Virginia Janssens, Managing Director of EUROPEN added: “As part of the food supply chain, EUROPEN (packaging supply chain) members are committed to further contribute to food waste prevention. Packaging is part of the solution as it prevents food spoilage for longer and ensures food quality and safety along the supply chain and at home, also informing consumers on best use and storage of packaged food products. Further investments in packaging innovation and technologies, such as in the areas of active and intelligent packaging, increasing shelf-life and portion sizes, play a key role.”
Isabel Jonet, President of the European Federation of Foodbanks (FEBA) commented: “Recovering edible food before it is destroyed and redistributing it to beneficiary charities which take care of deprived people is the ‘raison d’être’ of our network of 253 food banks in 21 European countries. FEBA thoroughly supports this Joint Declaration on Food Wastage as we are convinced that building stronger cooperation between food banks and FoodDrinkEurope members is a very efficient and proven way to reduce food waste and hunger simultaneously”.
Mark Linehan, Managing Director of the Sustainable Restaurant Association (SRA) said: “The SRA welcomes and supports this Declaration as it addresses one of the most important global issues of our time. Food wastage has an enormous social, environmental and economic impact, so reducing it should be a no-brainer for restaurants, especially as we know from research that it is something diners care about deeply. Many restaurants are already taking significant steps, and we would urge those that are not, to take action now, for the benefit of the planet, food security and their bottom line.”
Rocco Renaldi, Secretary General of FoodServiceEurope commented: “Reducing food waste is a real challenge, especially in the just-in-time environment of the contract catering sector. But it is an environmental, economic and ethical imperative that we play our part. FoodServiceEurope is proud to join food manufacturers and others in what we hope will become a food chain approach to food waste reduction.”
Frédéric Rosseneu, Secretary General of Europatat said: “We recognize the importance of the current societal and political debate regarding food wastage. Whilst potatoes which cannot be sold fresh are generally used for processing or animal feed, our involvement in the Joint Declaration aims to raise further awareness about the issue and to exchange best practices in the supply chain but and towards the consumer."
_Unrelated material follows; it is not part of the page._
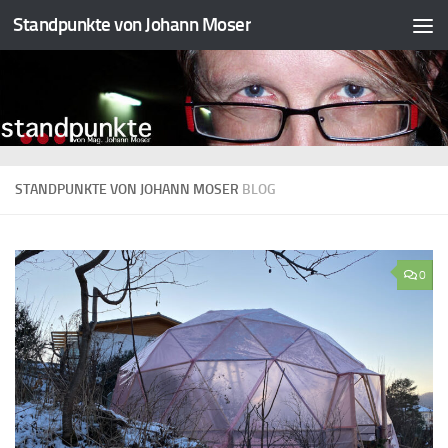
Standpunkte von Johann Moser
Zum Inhalt springen
STANDPUNKTE VON JOHANN MOSER
BLOG
0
Philippe Binard, General Delegate of Freshfel Europe noted: “Food wastage is a highly complex issue which requires the involvement of all partners in the supply chain in order to tackle it effectively and not just shift it further up or down in the chain. This has been the key driver for Freshfel’s participation in the Joint Declaration. There’s no silver bullet solution, but we hope the increased awareness and exchange of best practices within the fruit and vegetable category will help to reduce the level of wastage across the chain.”
Ingrid Verschueren, Packaging Division Manager of EuPC said: “Roughly one third of the edible portions of food produced for human consumption are never eaten and that is unacceptable. Plastic packaging can play a significant role in reducing this number and that is why EuPC is welcoming and supporting the ‘Every Crumb Counts’ Declaration”.
Today, companies are beginning to understand the social, environmental, and economic costs of food waste and starting to recognize the benefits of reducing waste or diverting it to better uses. These opportunities can be pursued through innovation, collaboration, and leadership.